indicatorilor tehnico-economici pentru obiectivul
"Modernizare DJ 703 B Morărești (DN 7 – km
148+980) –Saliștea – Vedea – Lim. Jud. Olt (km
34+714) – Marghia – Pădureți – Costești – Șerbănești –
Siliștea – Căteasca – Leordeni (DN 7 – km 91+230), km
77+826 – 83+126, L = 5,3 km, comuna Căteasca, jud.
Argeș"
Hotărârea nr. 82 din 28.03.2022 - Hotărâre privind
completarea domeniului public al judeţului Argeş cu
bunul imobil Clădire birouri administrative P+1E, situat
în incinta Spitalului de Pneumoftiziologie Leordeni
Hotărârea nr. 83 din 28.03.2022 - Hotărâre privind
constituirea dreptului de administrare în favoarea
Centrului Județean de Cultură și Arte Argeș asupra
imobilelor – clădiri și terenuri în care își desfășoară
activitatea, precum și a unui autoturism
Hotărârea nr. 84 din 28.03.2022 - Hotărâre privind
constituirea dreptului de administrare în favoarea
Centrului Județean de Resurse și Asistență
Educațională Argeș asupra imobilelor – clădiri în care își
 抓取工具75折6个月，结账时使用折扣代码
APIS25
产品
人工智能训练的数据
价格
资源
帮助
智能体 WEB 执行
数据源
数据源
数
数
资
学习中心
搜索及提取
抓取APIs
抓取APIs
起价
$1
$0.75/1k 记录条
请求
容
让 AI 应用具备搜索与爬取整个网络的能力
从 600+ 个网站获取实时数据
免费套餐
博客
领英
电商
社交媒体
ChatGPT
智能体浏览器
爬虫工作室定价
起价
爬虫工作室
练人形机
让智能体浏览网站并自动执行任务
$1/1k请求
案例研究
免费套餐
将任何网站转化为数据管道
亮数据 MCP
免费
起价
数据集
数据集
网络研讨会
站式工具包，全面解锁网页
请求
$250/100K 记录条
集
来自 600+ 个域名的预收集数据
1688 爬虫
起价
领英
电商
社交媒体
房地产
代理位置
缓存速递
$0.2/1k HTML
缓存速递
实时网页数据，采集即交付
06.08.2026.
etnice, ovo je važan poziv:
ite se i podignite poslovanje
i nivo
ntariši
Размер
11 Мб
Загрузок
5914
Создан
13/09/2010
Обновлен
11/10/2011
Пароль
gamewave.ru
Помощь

+++

■ Work order ■
In how many lines of the listing does the word "Județean" appear? Give the number and no other words.

■ Exercise solution ■
2